Chris Neil then put Washington on the power-play with 5:32 left in the second, but the Caps couldn’t quite pull even.

Semin had a good chance to try and complete the hat trick in the final minute of the period, but the score was even after 40 minutes, with the Caps ending with 14 shots after 40 minutes for the second straight game.

The Caps jumped in front in the first :24 of the third, as Perreault scored his second goal in many nights, putting a backhander just inside the post for Washington’s first lead of the night.

However it was a short-lived lead, Perreault was whistled for an interference penalty just over three minutes after his goal, and the Sens made the Caps pay, as Spezza converted with the equalizer with 5:13 gone in the third thanks to a bank shot in the net.

Despite registering just five shots on net in the first 19 minutes of the third, Washington did have a pair of chances to take the game in regulation.

Semin nearly put the Caps back in front with five minutes left in regulation, but couldn’t connect. Ovechkin and Mike Knuble had a golden chance just under the four-minute mark with a 2-on-1, but Knuble couldn’t handle Ovechkin’s feed in front of the net and the game remained even through the end of regulation.

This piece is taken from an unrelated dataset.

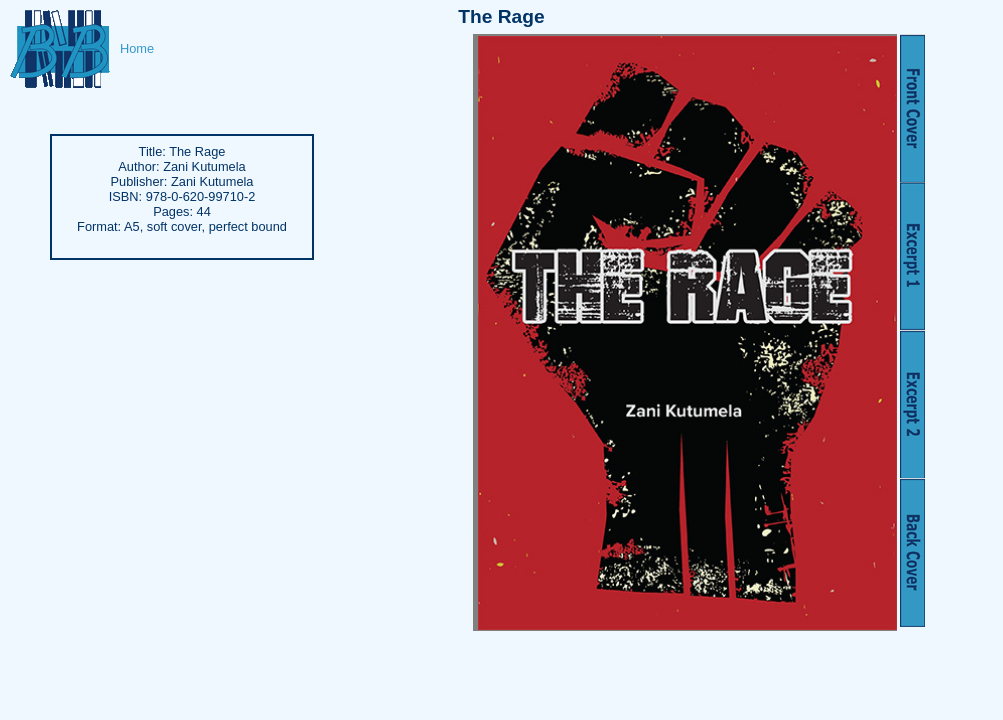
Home (137, 48)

Perreault made a bit of amends for his third-period penalty with a nifty move to feed Green the puck with 2:19 to play in overtime, but Elliott came up with the stop to keep play going. Jason Chimera inadvertently created an Ottawa break with a bad pass back to the point, but Theodore came up with the stop.

Ovechkin also had a good chance to deliver the winner in overtime’s final minute, but couldn’t quite get it past the Senators’ netminder. Backstrom was whistled for tripping with just :32.7 left in the extra session, and the Senators took advantage with an Alex Kovalev tipping in the game-winner with :18.9 left for the two points.

“I was going for the puck,” Backstrom said of the penalty. “I thought I touched the puck but it happens and they scored.

The loss brought back comparisons of Sunday’s loss to Calgary — as well as the team’s slow finish to the regular season which carried over into the first four games of the Rangers series which nearly slipped away from Washington.

Boudreau was not as concerned, because of the caliber of team the Caps are playing.

“The difference between last year and this year, is last year we were playing teams that were out of the playoffs, so our level of play came way down,” he said. “I think the teams we’re playing are fighting for something. That was a hard-fought game. That wasn’t a go-through-the-motions type game. … You had two teams wanting it. I don’t think our level of play will be dropping, like it was last year.

The Capitals also lost John Carlson for a bulk of the third period, and Boudreau said he had suffered an “upper-body” injury and could play in the Caps’ next game Thursday if he feels no pain, but with eight defensemen currently up, he may opt to sit him out.

Washington also has six games to try and claim the franchise’s first Presidents’ Trophy, as they lead the San Jose Sharks by six points with six games left. The Caps would need seven points in their remaining games to assure themselves of the Trophy at season’s end. The team also failed in its third try to claim the 50th win of the campaign, which would tie a franchise record set in 1985-86 and matched by last season’s club.

Washington wraps up its three-game homestand Thursday night when the Atlanta Thrashers come to town. The Thrashers, one of the teams fighting for the final playoff spot in the East — and the right to face the top-seeded Capitals in the first round — are in desperate need of points to try and qualify for the postseason for just the second time in their franchise history. Atlanta trails the three-way tie of Montreal, Philadelphia and Boston by a pair of points in the race for one of the last spots in the east, and also has just five games left to make ground on one of those teams.